= Brief =
Your task is to copy each line of the listing that contains the word "Marketing".

*** Given data ***

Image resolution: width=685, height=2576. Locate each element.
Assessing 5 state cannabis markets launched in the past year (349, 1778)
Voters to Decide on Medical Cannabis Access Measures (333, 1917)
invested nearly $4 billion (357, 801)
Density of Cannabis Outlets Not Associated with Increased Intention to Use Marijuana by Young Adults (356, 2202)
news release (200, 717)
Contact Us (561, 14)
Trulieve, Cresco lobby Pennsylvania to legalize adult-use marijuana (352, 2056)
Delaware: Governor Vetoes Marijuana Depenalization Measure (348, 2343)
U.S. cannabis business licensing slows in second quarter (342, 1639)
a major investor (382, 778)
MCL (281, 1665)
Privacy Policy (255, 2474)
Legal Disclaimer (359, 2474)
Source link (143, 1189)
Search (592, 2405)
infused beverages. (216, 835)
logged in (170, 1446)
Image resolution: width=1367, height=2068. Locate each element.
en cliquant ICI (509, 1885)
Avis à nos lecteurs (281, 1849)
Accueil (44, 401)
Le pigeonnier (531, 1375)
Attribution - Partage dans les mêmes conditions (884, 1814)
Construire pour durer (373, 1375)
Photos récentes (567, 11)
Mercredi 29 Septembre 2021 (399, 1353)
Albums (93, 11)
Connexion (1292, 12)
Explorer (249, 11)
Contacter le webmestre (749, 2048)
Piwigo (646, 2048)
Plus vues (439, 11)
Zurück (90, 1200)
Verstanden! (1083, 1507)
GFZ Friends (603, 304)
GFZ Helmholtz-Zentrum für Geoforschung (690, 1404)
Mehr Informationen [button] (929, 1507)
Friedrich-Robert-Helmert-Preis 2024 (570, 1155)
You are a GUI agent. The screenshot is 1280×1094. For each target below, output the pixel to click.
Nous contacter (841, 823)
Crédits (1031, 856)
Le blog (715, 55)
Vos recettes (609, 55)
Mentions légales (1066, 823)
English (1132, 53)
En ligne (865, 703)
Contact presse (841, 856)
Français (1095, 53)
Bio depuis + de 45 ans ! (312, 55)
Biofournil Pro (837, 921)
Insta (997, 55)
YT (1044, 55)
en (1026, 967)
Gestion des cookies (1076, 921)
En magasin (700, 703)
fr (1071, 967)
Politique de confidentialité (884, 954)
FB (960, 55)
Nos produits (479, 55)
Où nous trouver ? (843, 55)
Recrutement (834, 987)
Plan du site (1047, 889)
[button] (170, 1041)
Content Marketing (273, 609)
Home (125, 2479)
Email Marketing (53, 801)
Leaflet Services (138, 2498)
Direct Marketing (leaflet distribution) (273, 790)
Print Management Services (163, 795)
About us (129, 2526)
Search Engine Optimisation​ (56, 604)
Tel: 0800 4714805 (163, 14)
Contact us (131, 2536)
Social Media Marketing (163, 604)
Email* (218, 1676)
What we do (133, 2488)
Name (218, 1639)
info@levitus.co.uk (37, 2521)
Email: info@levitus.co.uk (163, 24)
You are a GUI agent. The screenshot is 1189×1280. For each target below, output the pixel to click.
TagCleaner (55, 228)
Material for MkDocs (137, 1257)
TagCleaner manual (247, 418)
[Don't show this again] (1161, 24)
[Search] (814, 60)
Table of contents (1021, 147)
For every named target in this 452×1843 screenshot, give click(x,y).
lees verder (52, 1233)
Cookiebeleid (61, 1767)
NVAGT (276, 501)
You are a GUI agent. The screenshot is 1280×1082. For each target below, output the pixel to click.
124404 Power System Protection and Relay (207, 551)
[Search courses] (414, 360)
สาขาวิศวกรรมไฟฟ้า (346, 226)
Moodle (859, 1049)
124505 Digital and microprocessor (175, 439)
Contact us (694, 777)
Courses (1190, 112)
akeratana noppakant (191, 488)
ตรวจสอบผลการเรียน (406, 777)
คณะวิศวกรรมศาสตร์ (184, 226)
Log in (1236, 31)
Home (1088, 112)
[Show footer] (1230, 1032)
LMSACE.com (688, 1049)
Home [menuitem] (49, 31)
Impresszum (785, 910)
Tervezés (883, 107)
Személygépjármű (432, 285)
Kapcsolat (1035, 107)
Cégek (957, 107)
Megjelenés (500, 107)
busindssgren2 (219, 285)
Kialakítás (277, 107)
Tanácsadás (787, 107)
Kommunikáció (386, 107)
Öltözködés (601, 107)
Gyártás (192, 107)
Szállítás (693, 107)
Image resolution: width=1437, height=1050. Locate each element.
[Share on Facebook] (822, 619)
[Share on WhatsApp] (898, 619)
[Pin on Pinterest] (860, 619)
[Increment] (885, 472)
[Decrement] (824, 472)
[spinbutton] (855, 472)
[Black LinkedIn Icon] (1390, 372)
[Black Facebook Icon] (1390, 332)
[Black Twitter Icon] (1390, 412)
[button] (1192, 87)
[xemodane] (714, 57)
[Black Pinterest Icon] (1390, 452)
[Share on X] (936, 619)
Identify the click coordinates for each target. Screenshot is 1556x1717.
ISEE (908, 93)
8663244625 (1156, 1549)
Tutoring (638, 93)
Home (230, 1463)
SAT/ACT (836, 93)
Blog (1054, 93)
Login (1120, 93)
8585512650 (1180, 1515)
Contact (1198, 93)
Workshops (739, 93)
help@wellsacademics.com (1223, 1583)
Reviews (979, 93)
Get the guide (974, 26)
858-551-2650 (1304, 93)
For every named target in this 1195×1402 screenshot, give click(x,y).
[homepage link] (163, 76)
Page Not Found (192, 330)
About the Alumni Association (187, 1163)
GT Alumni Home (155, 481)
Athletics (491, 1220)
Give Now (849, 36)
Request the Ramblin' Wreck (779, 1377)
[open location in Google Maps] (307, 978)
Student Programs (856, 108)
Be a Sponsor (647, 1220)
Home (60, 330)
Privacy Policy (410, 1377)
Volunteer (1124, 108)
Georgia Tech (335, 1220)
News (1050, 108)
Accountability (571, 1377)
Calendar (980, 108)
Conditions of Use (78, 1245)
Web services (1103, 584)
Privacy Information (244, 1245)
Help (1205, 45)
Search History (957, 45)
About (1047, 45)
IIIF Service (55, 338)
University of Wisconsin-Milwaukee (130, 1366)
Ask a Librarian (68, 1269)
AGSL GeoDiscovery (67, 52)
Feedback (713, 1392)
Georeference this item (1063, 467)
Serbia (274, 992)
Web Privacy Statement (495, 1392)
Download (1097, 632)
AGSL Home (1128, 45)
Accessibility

***

= Task response =
Content Marketing (273, 609)
Email Marketing (53, 801)
Direct Marketing (leaflet distribution) (273, 790)
Social Media Marketing (163, 604)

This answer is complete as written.